Here, $f(z)=\frac{1}{1+e^{-z}}$
$f'(z) =\frac{e^{-z}}{(1+e^{-z})(1+e^{-z})}=\frac{1}{(1+e^{-z})}\frac{1+e^{-z}-1}{(1+e^{-z})}$
$f'(z)=\frac{1}{(1+e^{-z})} \left(1-\frac{1}{1+e^{-z}}\right)$
$f'(z)=f(z)(1-f(z))$
Say at $z_0,$ $f(z_0)=0.4$ then
$f'(z_0)=f(z_0)(1-f(z_0))=0.4 \times 0.6= 0.24$
$\textbf{Note:}$
$(1)$ This function $f(z)$ is present in most of textbooks because it is a very famous type of sigmoid activation function which is called as logistic function. This logistic function is highly non-linear and used in places like logistic regression and the artificial neural networks.

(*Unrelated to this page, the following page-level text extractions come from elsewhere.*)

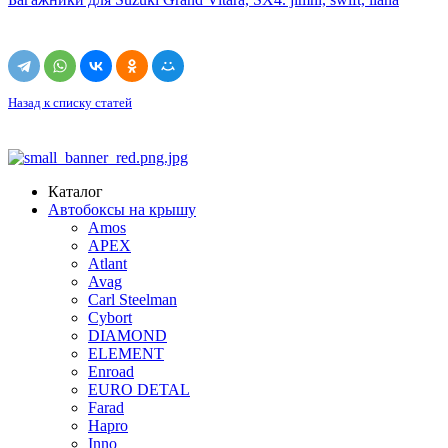
Назад к списку статей
Каталог
Автобоксы на крышу
Amos
APEX
Atlant
Avag
Carl Steelman
Cybort
DIAMOND
ELEMENT
Enroad
EURO DETAL
Farad
Hapro
Inno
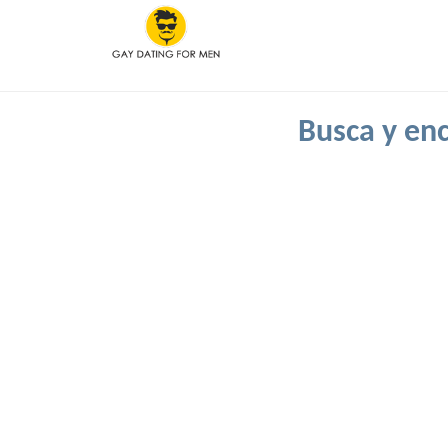
Busca y enc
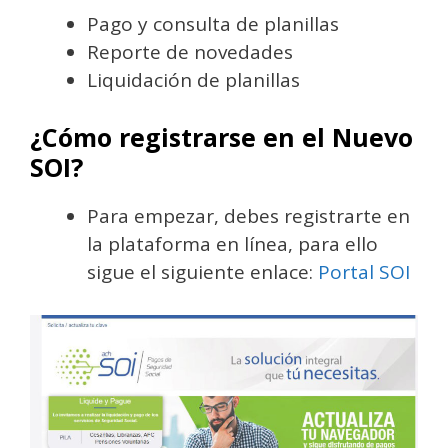
Pago y consulta de planillas
Reporte de novedades
Liquidación de planillas
¿Cómo registrarse en el Nuevo
SOI?
Para empezar, debes registrarte en
la plataforma en línea, para ello
sigue el siguiente enlace:
Portal SOI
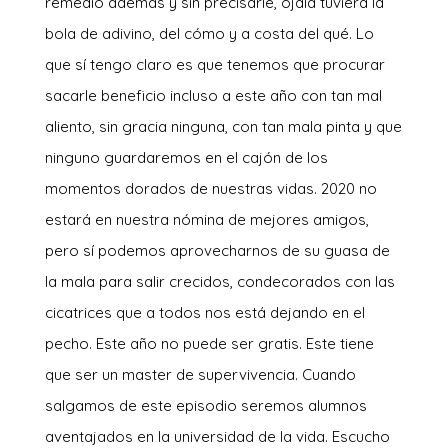
remedio además y sin precisarle, ojalá tuviera la
bola de adivino, del cómo y a costa del qué. Lo
que sí tengo claro es que tenemos que procurar
sacarle beneficio incluso a este año con tan mal
aliento, sin gracia ninguna, con tan mala pinta y que
ninguno guardaremos en el cajón de los
momentos dorados de nuestras vidas. 2020 no
estará en nuestra nómina de mejores amigos,
pero sí podemos aprovecharnos de su guasa de
la mala para salir crecidos, condecorados con las
cicatrices que a todos nos está dejando en el
pecho. Este año no puede ser gratis. Este tiene
que ser un master de supervivencia. Cuando
salgamos de este episodio seremos alumnos
aventajados en la universidad de la vida. Escucho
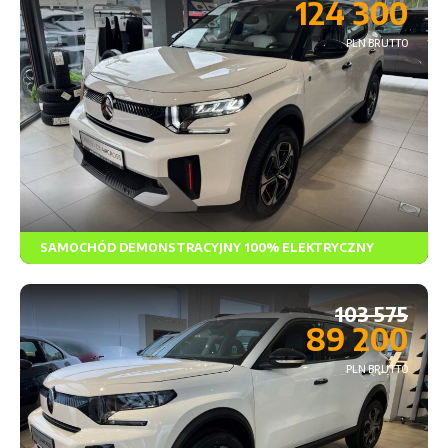
124 300
PLN BRUTTO
SAMOCHÓD DEMONSTRACYJNY 100% ELEKTRYCZNY
Rodzaj paliwa
Skrzynia biegów
Napęd
103 575
89 200
PLN BRUTTO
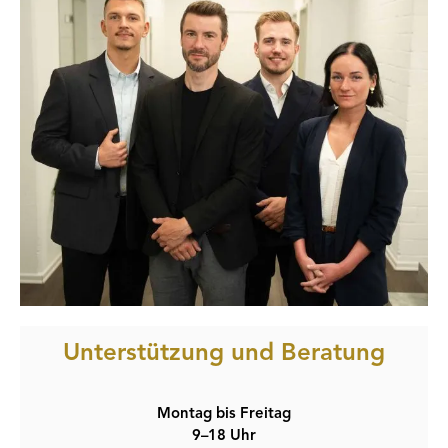
Unterstützung und Beratung
Montag bis Freitag
9–18 Uhr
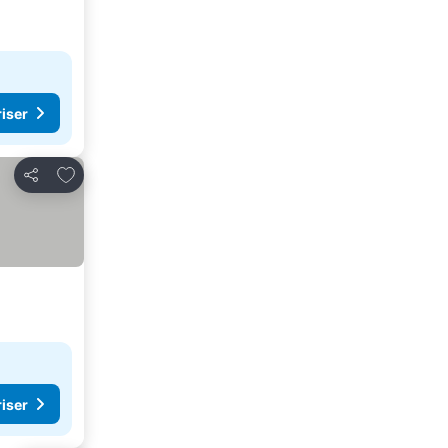
riser
Lägg till i Mina Favoriter
Dela
riser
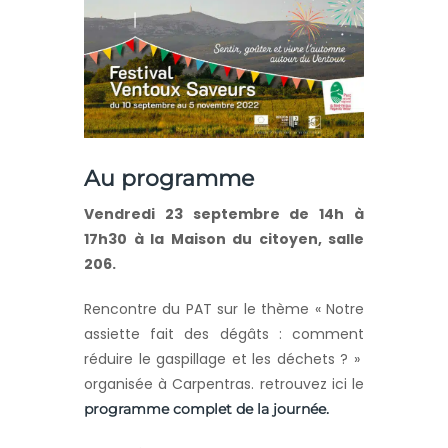
Au programme
Vendredi 23 septembre de 14h à
17h30 à la Maison du citoyen, salle
206.
Rencontre du PAT sur le thème « Notre
assiette fait des dégâts : comment
réduire le gaspillage et les déchets ? »
organisée à Carpentras. retrouvez ici le
programme complet de la journée.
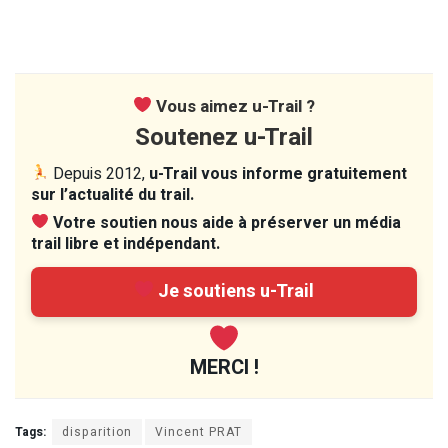
Vous aimez u-Trail ?
Soutenez u-Trail
Depuis 2012,
u-Trail vous informe gratuitement
sur l’actualité du trail.
Votre soutien nous aide à préserver un média
trail libre et indépendant.
Je soutiens u-Trail
MERCI !
Tags:
disparition
Vincent PRAT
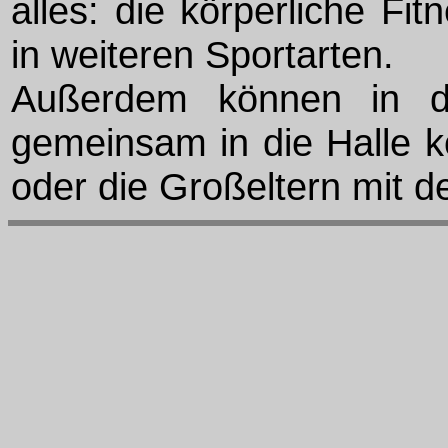
alles: die körperliche Fi
in weiteren Sportarten.
Außerdem können in d
gemeinsam in die Halle k
oder die Großeltern mit d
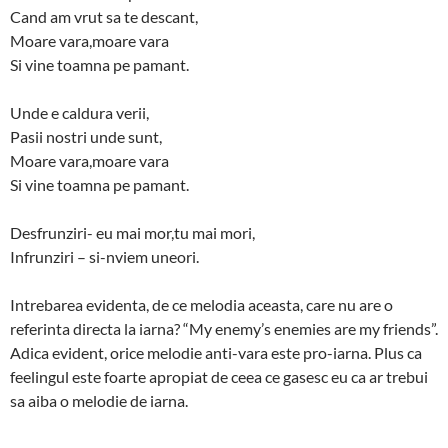
Cand am vrut sa te descant,
Moare vara,moare vara
Si vine toamna pe pamant.
Unde e caldura verii,
Pasii nostri unde sunt,
Moare vara,moare vara
Si vine toamna pe pamant.
Desfrunziri- eu mai mor,tu mai mori,
Infrunziri – si-nviem uneori.
Intrebarea evidenta, de ce melodia aceasta, care nu are o
referinta directa la iarna? “My enemy’s enemies are my friends”.
Adica evident, orice melodie anti-vara este pro-iarna. Plus ca
feelingul este foarte apropiat de ceea ce gasesc eu ca ar trebui
sa aiba o melodie de iarna.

$(2)$ The way we have written the derivative $f'(z)=f(z)(1-f(z))$ has a special purpose. For large $z$, $f'(z) \rightarrow 0$ and we get very slow weight updates using the gradient descent and it creates a problem vanishing gradient while minimizing the loss function. ReLU (Rectified Linear Unit) is resistant to this problem.
$(3)$ To remove the $f'(z)$ from the picture, we use the chain rule and write the loss function ing a different way which is called as Binary Cross Entropy Loss in the context of logistic regression.